Many of these individuals are connected, directly or indirectly, to the leading forces of reform. Naturally, if the reformists were not in the election, they would not participate in the election through the first means, and this 10 to 15 percent growth in the election would not have occurred.
In analyzing the election results, the role of this 10 to 15 percent and their relationship with the reformist movement should be taken into account.
This movement has a strong voice in society and can influence the public sphere, as it did in the second round of the election.
Therefore, their presence should be analyzed alongside the presence of reformists, with Seyyed Mohammad Khatami at the forefront.
A competent, attractive, and likable personality, the doctors.
What has been mentioned so far about the influential role of the reformists in Masoud Pezeshkian’s victory in the elections, but in the meantime, the role of Pezeshkian himself should not be overlooked.
He is a person with reformist beliefs and thinking who honestly and courageously speaks with the people and his words resonate with them.

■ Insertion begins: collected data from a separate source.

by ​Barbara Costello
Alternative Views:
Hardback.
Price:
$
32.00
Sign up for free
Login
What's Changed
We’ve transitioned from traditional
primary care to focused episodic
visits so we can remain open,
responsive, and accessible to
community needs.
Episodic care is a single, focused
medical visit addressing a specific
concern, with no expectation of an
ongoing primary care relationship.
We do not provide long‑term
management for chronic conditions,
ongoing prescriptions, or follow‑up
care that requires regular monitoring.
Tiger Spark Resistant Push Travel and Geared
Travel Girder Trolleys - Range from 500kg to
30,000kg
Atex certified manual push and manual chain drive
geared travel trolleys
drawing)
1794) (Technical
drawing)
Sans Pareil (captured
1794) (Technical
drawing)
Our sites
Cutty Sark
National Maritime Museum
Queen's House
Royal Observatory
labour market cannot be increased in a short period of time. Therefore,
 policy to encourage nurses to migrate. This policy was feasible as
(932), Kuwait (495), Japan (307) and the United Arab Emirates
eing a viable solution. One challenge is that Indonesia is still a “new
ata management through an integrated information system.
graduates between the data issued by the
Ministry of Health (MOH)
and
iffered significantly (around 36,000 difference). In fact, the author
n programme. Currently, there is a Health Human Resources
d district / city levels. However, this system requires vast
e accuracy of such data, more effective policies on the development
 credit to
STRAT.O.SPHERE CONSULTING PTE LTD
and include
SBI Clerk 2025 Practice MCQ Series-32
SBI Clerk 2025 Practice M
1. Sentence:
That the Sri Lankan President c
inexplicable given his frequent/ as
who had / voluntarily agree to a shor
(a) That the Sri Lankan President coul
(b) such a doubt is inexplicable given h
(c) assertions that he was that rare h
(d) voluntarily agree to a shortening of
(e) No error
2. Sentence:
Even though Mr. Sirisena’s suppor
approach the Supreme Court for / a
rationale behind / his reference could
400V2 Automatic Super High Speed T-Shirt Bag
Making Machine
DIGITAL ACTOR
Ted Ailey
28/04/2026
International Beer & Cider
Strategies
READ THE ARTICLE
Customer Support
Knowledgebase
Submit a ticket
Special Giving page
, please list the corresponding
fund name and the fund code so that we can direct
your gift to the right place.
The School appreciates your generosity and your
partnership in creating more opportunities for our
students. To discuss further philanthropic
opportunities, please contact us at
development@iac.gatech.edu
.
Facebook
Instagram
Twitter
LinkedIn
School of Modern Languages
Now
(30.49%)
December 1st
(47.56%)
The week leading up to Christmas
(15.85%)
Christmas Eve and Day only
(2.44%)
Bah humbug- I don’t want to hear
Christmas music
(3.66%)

The support of the reformist front for him reflects his reformist policy, but his personal characteristics also contributed to his victory in the elections.
He is down-to-earth and people-oriented, speaking in a straightforward manner, which is less seen among many politicians these days. His overall qualities undoubtedly played a significant role in his victory.
If the reformists supported someone lacking these qualities, their chances of success would have been very low.
Therefore, alongside the influential role of the reformists, the attitudes, characteristics, and abilities of Pezeshkian should not be disregarded on this path. These very qualities of his gradually made him more accepted and popular during the debates, which increased his acceptance among the general public.
The support of the reformists led to a shift in his position in the public opinion and paved the way for his victory. However, it was his own qualities as a physician that won him the election and enabled him to gain acceptance among the people.
The presidency of Masoud Pezeshkian is a great opportunity for Iran and all political groups. His emphasis on national unity can open up a new path for everyone, and this idea of unity was also effective in attracting votes from various groups.
Summary
When discussing the impact of various factors on Masoud Pezeshkian’s victory in the election, it cannot be definitively stated which factor had a greater influence.
Since it is not possible to study this political phenomenon in a laboratory setting, the weight of these factors cannot be measured.
Therefore, relying on limited quantitative data, mainly from election surveys, cannot solely explain the role of various factors, and taking a combined approach is necessary.
However, based on a review of past events, it appears that political participation in the recent elections was higher than in the parliamentary and presidential elections in 2021, ultimately leading to Pezeshkian’s victory in the election.
Alongside the personal characteristics and abilities of physicians, various factors such as the support of reformists alongside the support of Mohammad Javad Zarif have influenced his victory, and different political opinions explain this effect.
Ignoring these factors, whether we attach great importance to them or little, leads to deviation from reality and causes everyone to make mistakes in determining future strategies.
One of these mistakes is indifference towards supporters.
Reformists and physicians both crucially need each other, and any analysis that aims to create a gap between them or to imply a lack of need between them would be contrary to the government’s discourse policy, national interests, government interests, and reforms.